WHAT YOU SHOULD DO:
Output the lines from the top of the entries below to the line with "Versicherungsvertreter*innen und -makler*innen.", both included, exactly and without pictures.

SOURCE DATA Block Start

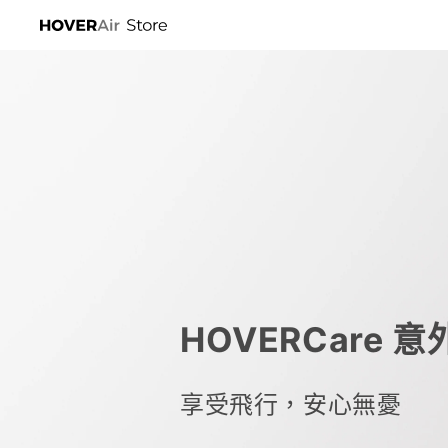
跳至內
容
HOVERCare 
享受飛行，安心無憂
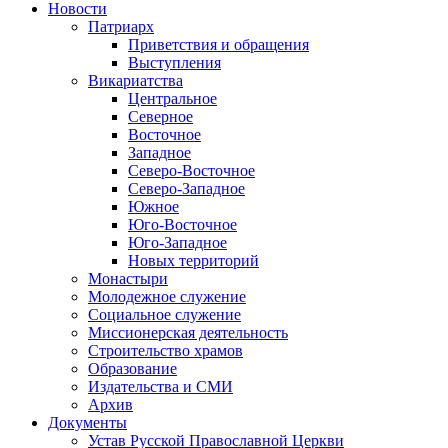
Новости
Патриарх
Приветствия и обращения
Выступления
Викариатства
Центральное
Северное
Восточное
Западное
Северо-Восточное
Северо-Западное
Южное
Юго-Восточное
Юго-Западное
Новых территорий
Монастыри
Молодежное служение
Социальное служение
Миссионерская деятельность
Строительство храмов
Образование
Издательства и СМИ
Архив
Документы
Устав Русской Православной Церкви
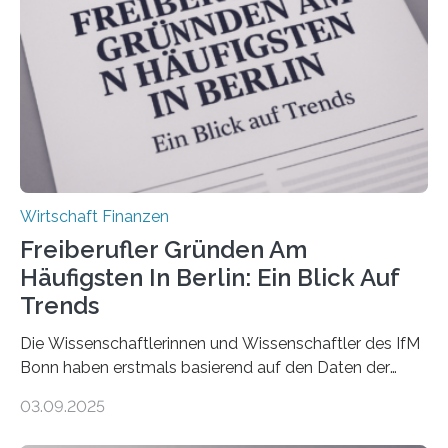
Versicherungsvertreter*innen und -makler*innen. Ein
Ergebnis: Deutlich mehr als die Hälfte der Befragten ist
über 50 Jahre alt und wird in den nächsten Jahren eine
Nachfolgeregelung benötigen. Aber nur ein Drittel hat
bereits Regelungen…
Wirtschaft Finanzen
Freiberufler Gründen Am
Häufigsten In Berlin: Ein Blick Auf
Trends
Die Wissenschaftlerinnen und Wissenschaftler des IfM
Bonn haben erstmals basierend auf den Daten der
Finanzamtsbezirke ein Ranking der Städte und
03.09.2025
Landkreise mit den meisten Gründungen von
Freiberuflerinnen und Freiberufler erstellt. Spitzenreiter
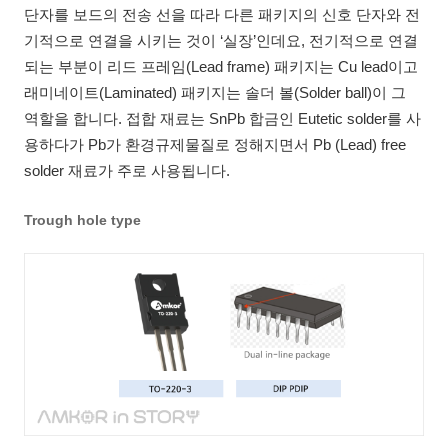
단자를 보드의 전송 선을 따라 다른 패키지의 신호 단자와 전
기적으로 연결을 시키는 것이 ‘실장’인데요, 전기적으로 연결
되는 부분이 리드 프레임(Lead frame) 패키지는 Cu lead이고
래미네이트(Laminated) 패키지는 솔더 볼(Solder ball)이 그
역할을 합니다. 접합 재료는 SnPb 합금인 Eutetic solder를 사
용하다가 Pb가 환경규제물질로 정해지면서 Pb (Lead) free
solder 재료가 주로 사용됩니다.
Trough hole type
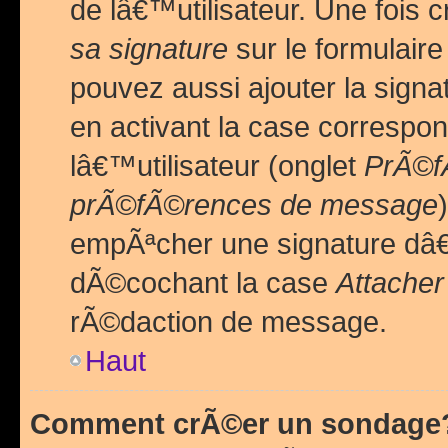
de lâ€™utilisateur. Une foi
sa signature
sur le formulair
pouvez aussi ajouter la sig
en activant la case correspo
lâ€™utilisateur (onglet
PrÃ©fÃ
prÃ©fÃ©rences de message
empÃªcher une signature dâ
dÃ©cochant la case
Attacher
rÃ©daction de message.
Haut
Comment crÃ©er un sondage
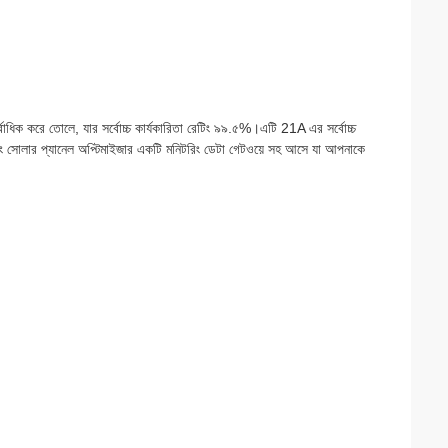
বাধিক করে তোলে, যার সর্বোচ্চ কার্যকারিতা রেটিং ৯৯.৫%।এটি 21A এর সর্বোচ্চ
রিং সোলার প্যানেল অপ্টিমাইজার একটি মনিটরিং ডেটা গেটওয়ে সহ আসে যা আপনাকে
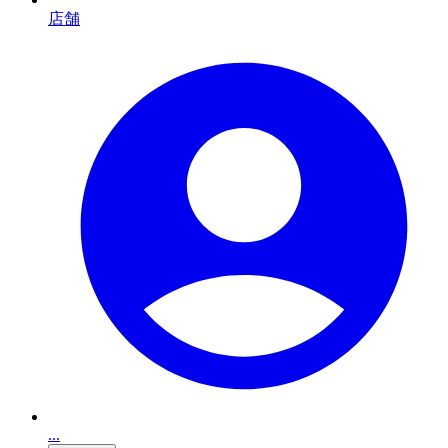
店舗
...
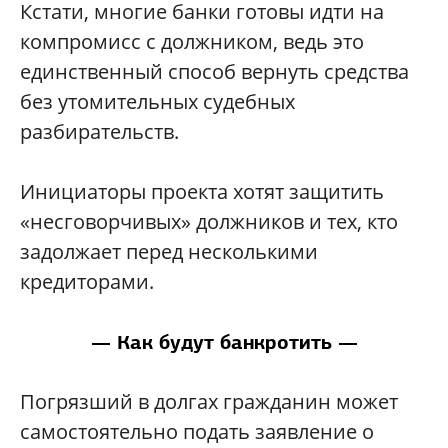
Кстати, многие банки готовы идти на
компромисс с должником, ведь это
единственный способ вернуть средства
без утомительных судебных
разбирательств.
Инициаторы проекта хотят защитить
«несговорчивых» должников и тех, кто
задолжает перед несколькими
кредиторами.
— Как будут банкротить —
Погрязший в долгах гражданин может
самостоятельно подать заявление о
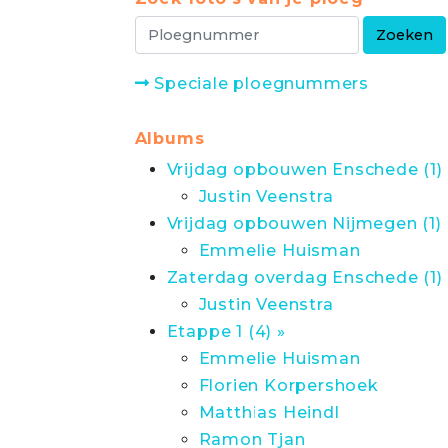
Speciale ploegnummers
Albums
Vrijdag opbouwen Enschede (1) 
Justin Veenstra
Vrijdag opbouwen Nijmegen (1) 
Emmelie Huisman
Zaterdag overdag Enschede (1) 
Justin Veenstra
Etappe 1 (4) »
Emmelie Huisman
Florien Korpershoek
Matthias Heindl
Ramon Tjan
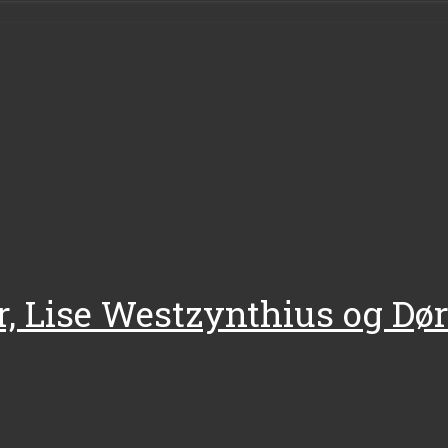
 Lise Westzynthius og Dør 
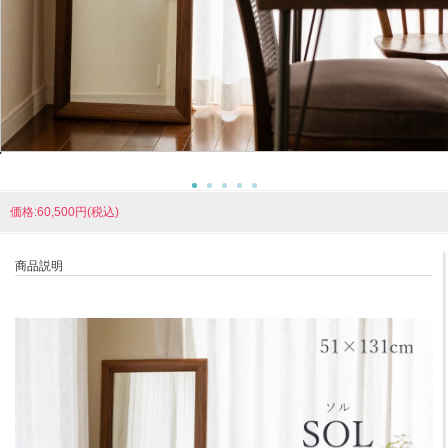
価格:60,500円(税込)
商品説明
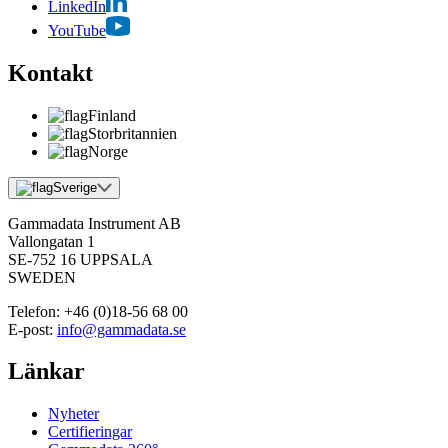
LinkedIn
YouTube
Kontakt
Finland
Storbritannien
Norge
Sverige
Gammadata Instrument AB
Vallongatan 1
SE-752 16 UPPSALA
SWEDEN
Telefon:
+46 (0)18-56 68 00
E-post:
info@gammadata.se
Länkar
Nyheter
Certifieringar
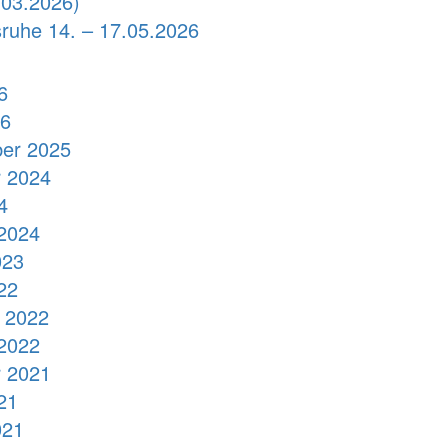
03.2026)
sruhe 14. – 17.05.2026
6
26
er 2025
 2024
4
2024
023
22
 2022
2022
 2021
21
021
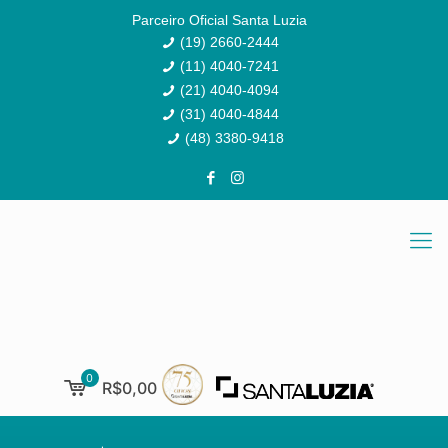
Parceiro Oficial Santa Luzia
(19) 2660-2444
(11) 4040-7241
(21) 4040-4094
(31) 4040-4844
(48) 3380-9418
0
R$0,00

SOURCE DATA Block End

ANSWER BOX:
跳至內
容
HOVERCare 
享受飛行，安心無憂
Новости
Патриарх
Приветствия и обращения
Выступления
Викариатства
Центральное
Северное
Восточное
Западное
Северо-Восточное
Северо-Западное
Южное
Юго-Восточное
Юго-Западное
Новых территорий
Монастыри
Молодежное служение
Социальное служение
Миссионерская деятельность
Строительство храмов
Образование
Издательства и СМИ
Архив
Документы
Устав Русской Православной Церкви
Versicherungsvertreter*innen und -makler*innen. Ein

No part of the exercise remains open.